Monitoring
Deepspeed’s Monitor module can log training details into a Tensorboard-compatible file, to WandB, or to simple CSV files. Below is an overview of what DeepSpeed will log automatically.
TensorBoard
- class deepspeed.monitor.config.TensorBoardConfig[source]
Sets parameters for TensorBoard monitor.
- enabled: bool = False
Whether logging to Tensorboard is enabled. Requires tensorboard package is installed.
- output_path: str = ''
Path to where the Tensorboard logs will be written. If not provided, the output path is set under the training script’s launching path.
- job_name: str = 'DeepSpeedJobName'
Name for the current job.
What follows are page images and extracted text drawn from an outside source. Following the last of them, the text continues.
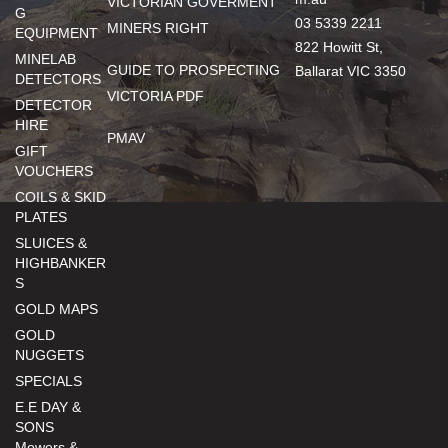
VICTORIAN GOVERMENT
G
03 5339 2211
MINERS RIGHT
EQUIPMENT
822 Howitt St,
MINELAB
GUIDE TO PROSPECTING
Ballarat VIC 3350
DETECTORS
VICTORIA PDF
DETECTOR
HIRE
PMAV
GIFT
VOUCHERS
COILS & SKID
PLATES
SLUICES &
HIGHBANKER
S
GOLD MAPS
GOLD
NUGGETS
SPECIALS
E.E DAY &
SONS
Mowers &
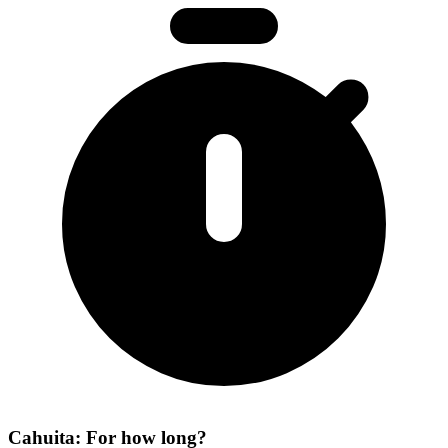
Cahuita: For how long?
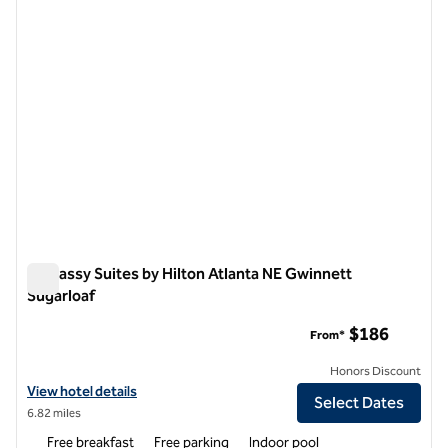
Embassy Suites by Hilton Atlanta NE Gwinnett
Sugarloaf
Embassy Suites by Hilton Atlanta NE Gwinnett Sugarloaf
$186
From*
Honors Discount
View hotel details for Embassy Suites by Hilton Atlanta NE Gwinnett
View hotel details
Select Dates
6.82 miles
Free breakfast
Free parking
Indoor pool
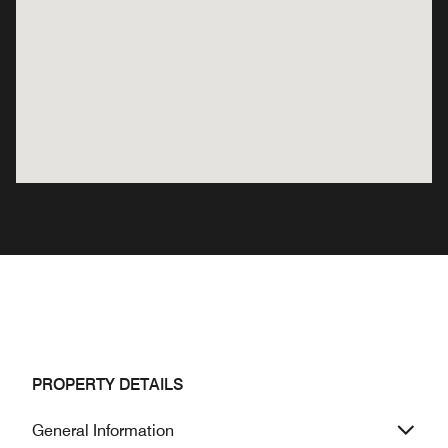
PROPERTY DETAILS
General Information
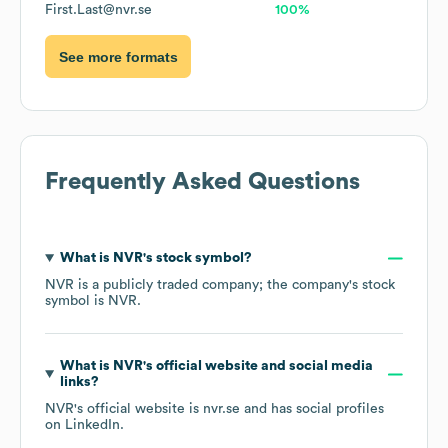
First.Last@nvr.se
100%
See more formats
Frequently Asked Questions
What is
NVR
's stock symbol?
NVR
is a publicly traded company; the company's stock
symbol is
NVR
.
What is
NVR
's official website and social media
links?
NVR
's official website is
nvr.se
and has social profiles
on
LinkedIn
.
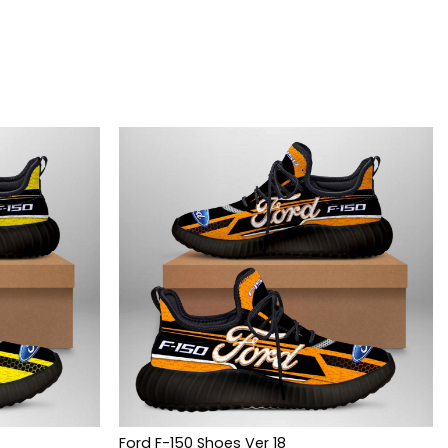
Ford F-150 Shoes Ver 18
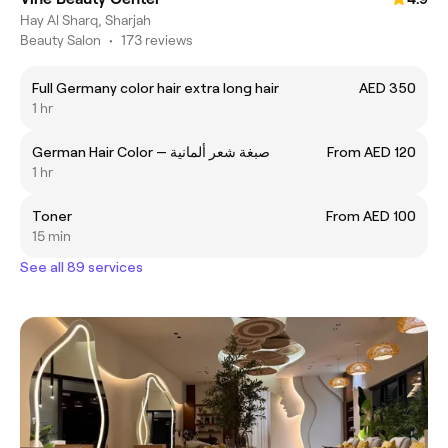
Hay Al Sharq, Sharjah
Beauty Salon
•
173 reviews
Full Germany color hair extra long hair
AED 350
1 hr
German Hair Color — صبغة شعر ألمانية
From AED 120
1 hr
Toner
From AED 100
15 min
See all 89 services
This will become a new directory inside output_path.
WandB
- class deepspeed.monitor.config.WandbConfig[source]
Sets parameters for WandB monitor.
- enabled: bool = False
Whether logging to WandB is enabled. Requires wandb package is installed.
- group: str = None
Name for the WandB group. This can be used to group together runs.
- team: str = None
Name for the WandB team.
- project: str = 'deepspeed'
Name for the WandB project.
Comet
- class deepspeed.monitor.config.CometConfig[source]
Sets parameters for Comet monitor. For logging data Comet uses experiment object. https://www.comet.com/docs/v2/api-and-sdk/python-sdk/reference/Experiment/
- enabled: bool = False
Whether logging to Comet is enabled. Requires comet_ml package is installed.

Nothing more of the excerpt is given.